Che Jinxin, Feng Ruiwei, Gao Jian, Yu Hongyun, Weng Qinjie, He Qiaojun, Dong Xiaowu, Wu Jian, Yang Bo
Hangzhou Institute of Innovative Medicine, College of Pharmaceutical Sciences, Zhejiang University, Hangzhou, China.
College of Computer Science and Technology, Zhejiang University, Hangzhou, China.
Front Oncol. 2020 Sep 3;10:1769. doi: 10.3389/fonc.2020.01769. eCollection 2020.
Interleukin-1 receptor associated kinase-1 (IRAK1) exhibits important roles in inflammation, infection, and autoimmune diseases; however, only a few inhibitors have been discovered. In this study, at first, a discriminatory structure-based virtual screening (SBVS) was employed, but only one active compound (compound , IC = 2.25 μM) was identified. The low hit rate (2.63%) which derives from the weak discriminatory power of docking among high-scored molecules was observed in our virtual screening (VS) process for IRAK1 inhibitor. Furthermore, an artificial intelligence (AI) method, which employed a support vector machine (SVM) model, integrated information of molecular docking, pharmacophore scoring and molecular descriptors was constructed to enhance the traditional IRAK1-VS protocol. Using AI, it was found that VS of IRAK1 inhibitors excluded by over 50% of the inactive compounds, which could significantly improve the prediction accuracy of the SBVS model. Moreover, four active molecules (two of which exhibited comparative IC with compound ) were accurately identified from a set of highly similar candidates. Amongst, compounds with better activity exhibited good selectivity against IRAK4. The AI assisted workflow could serve as an effective tool for enhancement of SBVS.

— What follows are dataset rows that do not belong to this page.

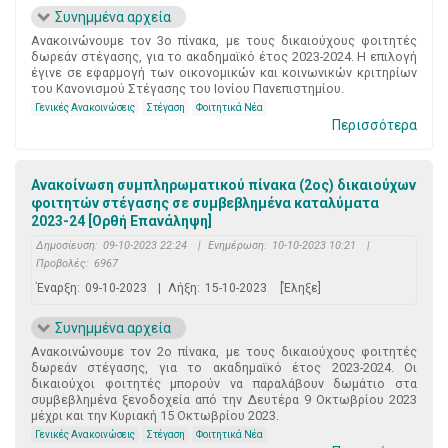
Συνημμένα αρχεία
Ανακοινώνουμε τον 3ο πίνακα, με τους δικαιούχους φοιτητές
δωρεάν στέγασης, για το ακαδημαϊκό έτος 2023-2024. Η επιλογή
έγινε σε εφαρμογή των οικονομικών και κοινωνικών κριτηρίων
του Κανονισμού Στέγασης του Ιονίου Πανεπιστημίου.
Γενικές Ανακοινώσεις
Στέγαση
Φοιτητικά Νέα
Περισσότερα
Ανακοίνωση συμπληρωματικού πίνακα (2ος) δικαιούχων
φοιτητών στέγασης σε συμβεβλημένα καταλύματα
2023-24 [Ορθή Επανάληψη]
Δημοσίευση:
09-10-2023 22:24
|
Ενημέρωση:
10-10-2023 10:21
|
Προβολές:
6967
Έναρξη:
09-10-2023
|
Λήξη:
15-10-2023
[Έληξε]
Συνημμένα αρχεία
Ανακοινώνουμε τον 2ο πίνακα, με τους δικαιούχους φοιτητές
δωρεάν στέγασης, για το ακαδημαϊκό έτος 2023-2024. Οι
δικαιούχοι φοιτητές μπορούν να παραλάβουν δωμάτιο στα
συμβεβλημένα ξενοδοχεία από την Δευτέρα 9 Οκτωβρίου 2023
μέχρι και την Κυριακή 15 Οκτωβρίου 2023.
Γενικές Ανακοινώσεις
Στέγαση
Φοιτητικά Νέα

白细胞介素-1受体相关激酶-1(IRAK1)在炎症、感染和自身免疫性疾病中发挥着重要作用;然而,仅发现了少数几种抑制剂。在本研究中,首先采用了基于结构的虚拟筛选(SBVS)方法,但仅鉴定出一种活性化合物(化合物 ,IC = 2.25 μM)。在我们针对IRAK1抑制剂的虚拟筛选(VS)过程中,观察到由于高分分子之间对接的区分能力较弱,导致命中率较低(2.63%)。此外,构建了一种人工智能(AI)方法,该方法采用支持向量机(SVM)模型,整合了分子对接、药效团评分和分子描述符的信息,以改进传统的IRAK1-VS方案。使用AI发现,IRAK1抑制剂的VS排除了超过50%的非活性化合物,这可以显著提高SBVS模型的预测准确性。此外,从一组高度相似的候选物中准确鉴定出了四种活性分子(其中两种与化合物 表现出相当的IC)。其中,活性更好的化合物对IRAK4表现出良好的选择性。AI辅助工作流程可作为增强SBVS的有效工具。